PROBLEM TO SOLVE | Images appear in the records below; leave them out and repeat everything else exactly.

MATERIAL FOR THIS EXERCISE |
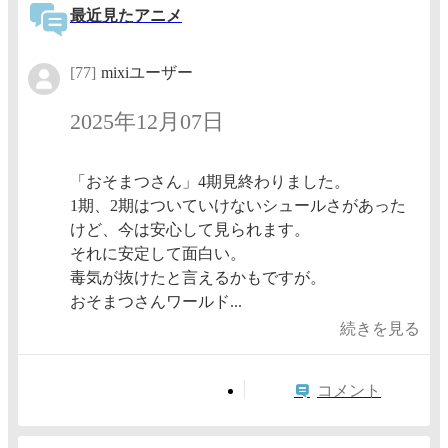
最近見たアニメ
[77]
mixiユーザー
2025年12月07日
「おそまつさん」4期見終わりました。
1期、2期はついていけないシュールさがあった
けど、今は安心して見られます。
それに安定して面白い。
毒気が抜けたと言えるかもですが。
おそまつさんワールド...
続きを見る
コメント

EXERCISE RESULT |
最近見たアニメ
[77]
mixiユーザー
2025年12月07日
「おそまつさん」4期見終わりました。
1期、2期はついていけないシュールさがあった
けど、今は安心して見られます。
それに安定して面白い。
毒気が抜けたと言えるかもですが。
おそまつさんワールド...
続きを見る
コメント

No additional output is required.